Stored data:
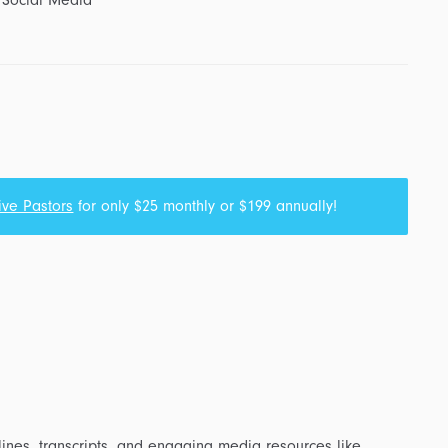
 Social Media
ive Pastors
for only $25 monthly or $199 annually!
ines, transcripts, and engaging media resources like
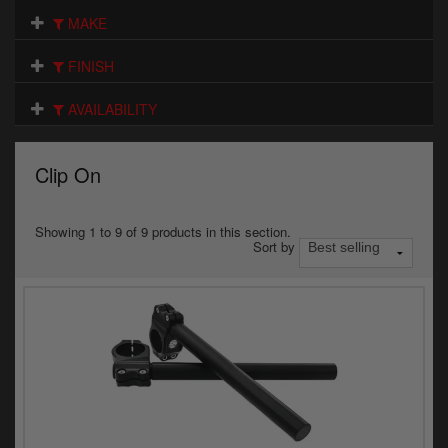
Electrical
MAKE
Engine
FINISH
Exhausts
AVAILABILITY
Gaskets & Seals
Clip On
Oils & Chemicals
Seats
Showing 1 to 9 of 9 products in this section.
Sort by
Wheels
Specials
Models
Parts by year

--

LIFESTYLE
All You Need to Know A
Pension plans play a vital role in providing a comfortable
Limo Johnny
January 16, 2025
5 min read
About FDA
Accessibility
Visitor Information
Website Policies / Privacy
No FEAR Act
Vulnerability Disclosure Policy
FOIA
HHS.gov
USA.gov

- [TASK TO CARRY OUT]
Transcribe exactly the lines above, beginning at the one with "Social Media" and going up to and including the one with "Parts by year". Pictures do not belong in the copy.

- [THE ANSWER]
 Social Media
ive Pastors
for only $25 monthly or $199 annually!
ines, transcripts, and engaging media resources like
Electrical
MAKE
Engine
FINISH
Exhausts
AVAILABILITY
Gaskets & Seals
Clip On
Oils & Chemicals
Seats
Showing 1 to 9 of 9 products in this section.
Sort by
Wheels
Specials
Models
Parts by year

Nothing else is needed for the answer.